Now, this is getting interesting. Is he going away or not? Obviously, he is … to sit at the right hand of the Father, and to prepare a place for us. But will he really go away and be lost, for as they say, “out of sight is out of mind?”

Today’s feast – together with all three readings – show us that he is going away, yes … but there is something that will continue to take place till the end of time. His absence does not mean being totally and fully away and distant from the people that he journeyed with, that he became a man for. His absence, really, is a new form of presence – a presence that now takes place in and through the hearts and minds and hands of us believers and disciples. For God “put all things beneath his feet and gave him as head over all things to the church, which is his body, the fullness of the one who fills all things in every way.”

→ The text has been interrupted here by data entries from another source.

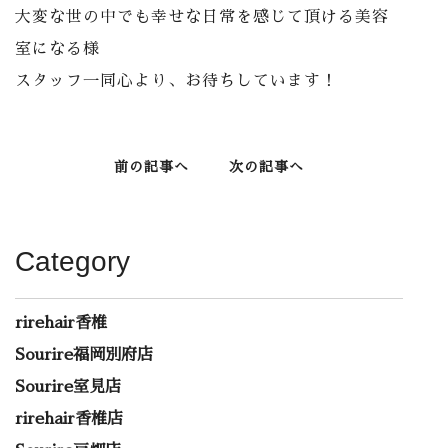
大変な世の中でも幸せな日常を感じて頂ける美容
室になる様
スタッフ一同心より、お待ちしています！
前の記事へ
次の記事へ
Category
rirehair香椎
Sourire福岡別府店
Sourire室見店
rirehair香椎店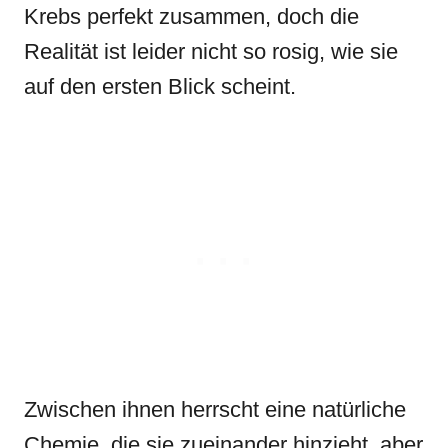
Krebs perfekt zusammen, doch die
Realität ist leider nicht so rosig, wie sie
auf den ersten Blick scheint.
Zwischen ihnen herrscht eine natürliche
Chemie, die sie zueinander hinzieht, aber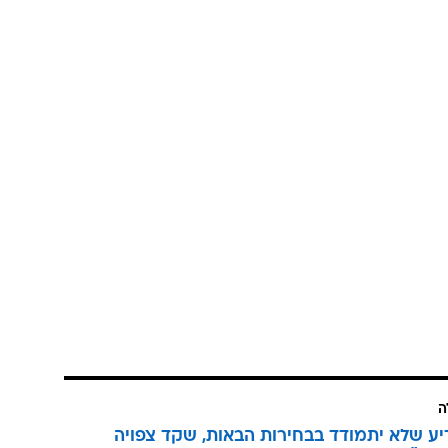
ה
יע שלא יתמודד בבחירות הבאות, שקד צפויה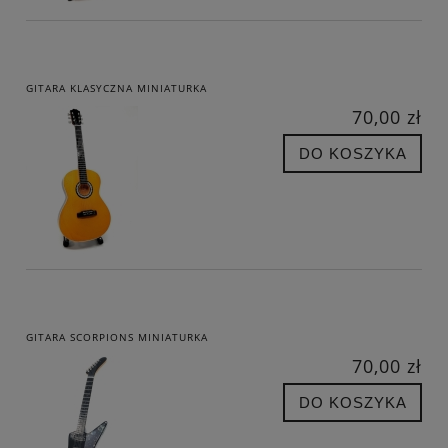
GITARA KLASYCZNA MINIATURKA
70,00 zł
DO KOSZYKA
GITARA SCORPIONS MINIATURKA
70,00 zł
DO KOSZYKA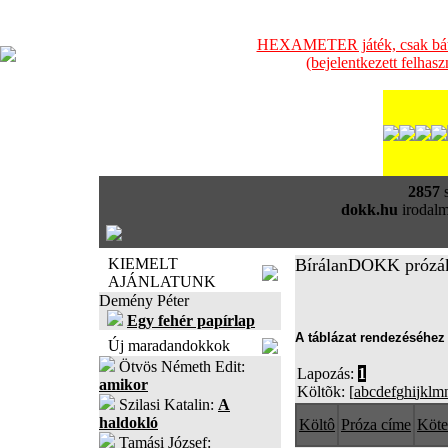
HEXAMETER játék, csak bátra
(bejelentkezett felhas
2857
s
dokk.hu
irodalm
KIEMELT
BírálanDOKK prózá
AJÁNLATUNK
Demény Péter
Egy fehér papírlap
A táblázat rendezéséhez 
Új maradandokkok
Ötvös Németh Edit:
Lapozás:
1
amikor
Költõk: [
a
b
c
d
e
f
g
h
i
j
k
l
m
Szilasi Katalin:
A
haldokló
Költô
Próza címe
Köte
Tamási József: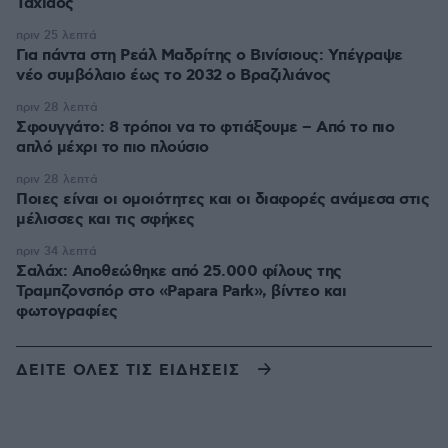
Ταχιάος
πριν 25 λεπτά
Για πάντα στη Ρεάλ Μαδρίτης ο Βινίσιους: Yπέγραψε
νέο συμβόλαιο έως το 2032 ο Βραζιλιάνος
πριν 28 λεπτά
Σφουγγάτο: 8 τρόποι να το φτιάξουμε – Από το πιο
απλό μέχρι το πιο πλούσιο
πριν 28 λεπτά
Ποιες είναι οι ομοιότητες και οι διαφορές ανάμεσα στις
μέλισσες και τις σφήκες
πριν 34 λεπτά
Σαλάχ: Αποθεώθηκε από 25.000 φίλους της
Τραμπζονσπόρ στο «Papara Park», βίντεο και
φωτογραφίες
ΔΕΙΤΕ ΟΛΕΣ ΤΙΣ ΕΙΔΗΣΕΙΣ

Ascension has nothing to do with absence, but with presence. In a new way. In a different level. In a new mysterious, but no less real, way.

I would like to think that this is what the Acts of the Apostles is telling us. He may be away, but we are told to keep to his way: “You will receive power when the Holy Spirit comes upon you, and you will be my witnesses in Jerusalem, throughout Judea and Samaria, and to the ends of the earth.”

This is one good-bye that is true to its name – good. This is one parting that entails no permanent departing. This is a taking leave of someone in which no one is asked and expected to leave all hope outside the door. On the contrary, it is a going away, so that we all could keep to his saving and salvific ways, as we journey on toward heaven, our only true home. Amen!